Se puede citar el ejemplo aún más convincente de los países donde las fuerzas religiosas radicales se oponen ideológicamente a la educación de las mujeres a todos los efectos.
En Afganistán, por ejemplo, extremistas han llegado a rociar con ácido a niñas estudiantes (Arusha Cooray y Niklas Potratke, “Gender Inequality in Education: Political Institutions or Culture and Religion?”, 2012).
Y en Pakistán, en 2012, los talibanes trataron de matar a la niña de 14 años Malala Yousafzai por exigir públicamente acceso a la educación. Malala pronto se convirtió en un símbolo internacional de la lucha mundial en favor de la educación de las mujeres (Gayle Lemmon, “Girls Have a Right to Education in Pakistan and Afghanistan”, 2012) y fue galardonada con el Nobel de la Paz en 2014. Como acertadamente señaló una estudiante de 19 años en Peshawar (Pakistán), “es una guerra entre dos ideologías: entre la luz de la educación y la oscuridad” (Nicholas D. Kristoff, 2012).

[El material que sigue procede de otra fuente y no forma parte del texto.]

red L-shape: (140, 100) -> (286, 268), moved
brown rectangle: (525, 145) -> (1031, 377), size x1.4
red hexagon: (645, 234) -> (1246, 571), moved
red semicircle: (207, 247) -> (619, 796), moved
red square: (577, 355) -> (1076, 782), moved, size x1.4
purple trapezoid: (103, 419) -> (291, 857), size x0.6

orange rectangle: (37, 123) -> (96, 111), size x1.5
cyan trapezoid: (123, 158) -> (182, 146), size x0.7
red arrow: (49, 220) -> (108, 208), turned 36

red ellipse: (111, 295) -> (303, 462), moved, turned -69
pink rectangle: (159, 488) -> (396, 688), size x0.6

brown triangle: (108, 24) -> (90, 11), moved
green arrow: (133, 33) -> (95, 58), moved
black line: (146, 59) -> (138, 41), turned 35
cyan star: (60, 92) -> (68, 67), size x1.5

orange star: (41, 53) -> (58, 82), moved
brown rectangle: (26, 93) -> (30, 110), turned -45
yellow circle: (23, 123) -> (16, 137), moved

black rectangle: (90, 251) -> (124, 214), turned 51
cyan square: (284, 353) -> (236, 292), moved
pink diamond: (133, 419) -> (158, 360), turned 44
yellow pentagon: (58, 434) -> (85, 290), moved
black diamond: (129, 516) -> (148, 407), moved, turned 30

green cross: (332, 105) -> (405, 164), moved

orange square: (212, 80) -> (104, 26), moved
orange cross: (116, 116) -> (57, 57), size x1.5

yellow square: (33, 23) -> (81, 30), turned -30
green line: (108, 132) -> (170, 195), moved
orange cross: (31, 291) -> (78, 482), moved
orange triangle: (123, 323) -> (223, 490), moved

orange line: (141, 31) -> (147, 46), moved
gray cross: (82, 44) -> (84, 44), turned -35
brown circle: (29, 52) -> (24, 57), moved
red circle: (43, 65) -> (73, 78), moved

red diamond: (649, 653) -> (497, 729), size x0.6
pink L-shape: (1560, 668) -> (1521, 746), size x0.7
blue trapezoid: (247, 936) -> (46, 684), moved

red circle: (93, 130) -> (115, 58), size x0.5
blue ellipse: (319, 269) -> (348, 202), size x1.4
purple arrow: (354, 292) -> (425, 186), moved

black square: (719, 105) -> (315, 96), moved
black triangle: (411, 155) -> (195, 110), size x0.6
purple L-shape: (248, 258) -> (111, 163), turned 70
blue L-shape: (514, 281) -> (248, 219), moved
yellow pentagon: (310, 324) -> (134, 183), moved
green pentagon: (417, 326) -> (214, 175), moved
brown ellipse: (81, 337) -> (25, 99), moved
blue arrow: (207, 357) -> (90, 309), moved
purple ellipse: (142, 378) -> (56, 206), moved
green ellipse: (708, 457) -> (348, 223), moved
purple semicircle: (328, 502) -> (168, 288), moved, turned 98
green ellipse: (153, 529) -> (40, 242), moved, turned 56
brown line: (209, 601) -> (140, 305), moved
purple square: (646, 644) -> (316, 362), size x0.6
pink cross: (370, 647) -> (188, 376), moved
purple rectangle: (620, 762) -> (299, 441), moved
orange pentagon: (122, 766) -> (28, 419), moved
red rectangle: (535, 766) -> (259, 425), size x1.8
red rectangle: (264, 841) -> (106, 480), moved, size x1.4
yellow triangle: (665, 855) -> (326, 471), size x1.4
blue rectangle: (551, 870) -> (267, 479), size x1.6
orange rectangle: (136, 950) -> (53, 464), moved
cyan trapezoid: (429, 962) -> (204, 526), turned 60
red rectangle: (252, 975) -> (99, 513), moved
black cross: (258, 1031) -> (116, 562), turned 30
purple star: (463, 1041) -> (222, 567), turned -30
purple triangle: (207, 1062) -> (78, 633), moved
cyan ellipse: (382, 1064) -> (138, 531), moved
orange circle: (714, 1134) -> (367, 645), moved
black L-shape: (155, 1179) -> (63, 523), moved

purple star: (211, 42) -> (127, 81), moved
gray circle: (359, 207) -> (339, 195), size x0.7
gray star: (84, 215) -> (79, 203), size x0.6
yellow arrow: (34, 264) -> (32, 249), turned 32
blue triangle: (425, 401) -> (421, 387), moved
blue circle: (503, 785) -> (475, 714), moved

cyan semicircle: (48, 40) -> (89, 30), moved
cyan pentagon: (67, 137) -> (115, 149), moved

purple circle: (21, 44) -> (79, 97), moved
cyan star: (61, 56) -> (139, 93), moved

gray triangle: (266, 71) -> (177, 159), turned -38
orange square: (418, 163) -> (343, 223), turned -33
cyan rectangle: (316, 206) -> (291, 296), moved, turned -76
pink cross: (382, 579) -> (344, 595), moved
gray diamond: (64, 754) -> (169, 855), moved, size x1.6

Ese ataque, seguido de la violación en grupo de una joven en la India, así como de las agresiones sexuales cometidas contra mujeres egipcias durante las protestas de El Cairo a principios de 2013, provocaron una declaración de las Naciones Unidas intensamente debatida que denunciaba todas las formas de violencia contra las mujeres y las niñas (https://www.unwomen.org/en). Las reacciones contra esa declaración, y en particular los argumentos que expusieron los Hermanos Musulmanes de Egipto de que conduciría a la “total desintegración de la sociedad”, pusieron de relieve los papeles que la cultura, la religión y la familia desempeñan a este respecto (Patrick Kingsley, “Muslim Brotherhood Backlash Against UN Declaration on Women Rights”, 2013).
Muchos de estos países en los que se han cometido atrocidades como las que hemos señalado, han firmado acuerdos internacionales, como la Convención sobre los Derechos del Niño, que protegen teóricamente el derecho a la educación de las niñas. Dicha Convención, por ejemplo, exige que la educación prepare al niño para “asumir una vida responsable en una sociedad libre, con espíritu de […] igualdad de los sexos” y que los Estados Partes implanten “enseñanza primaria obligatoria y gratuita para todos” (Convención sobre los Derechos del Niño, art. 28 y 29). Es claro que se debe ofrecer a las mujeres enseñanza en condiciones de igualdad, pero se ve que en la práctica estas declaraciones pueden tener escasa fuerza en algunos países, sobre todo en los que han firmado esos acuerdos con reservas a los artículos o las disposiciones que contravengan sus propios ordenamientos jurídicos y, en el caso de algunos de ellos, “las creencias y los valores del Islam” (L. Elizabeth Chamblee, “Note, Rhetoric or Rights? When Culture and Religion Bar Girls’ Right to Education”, 2004).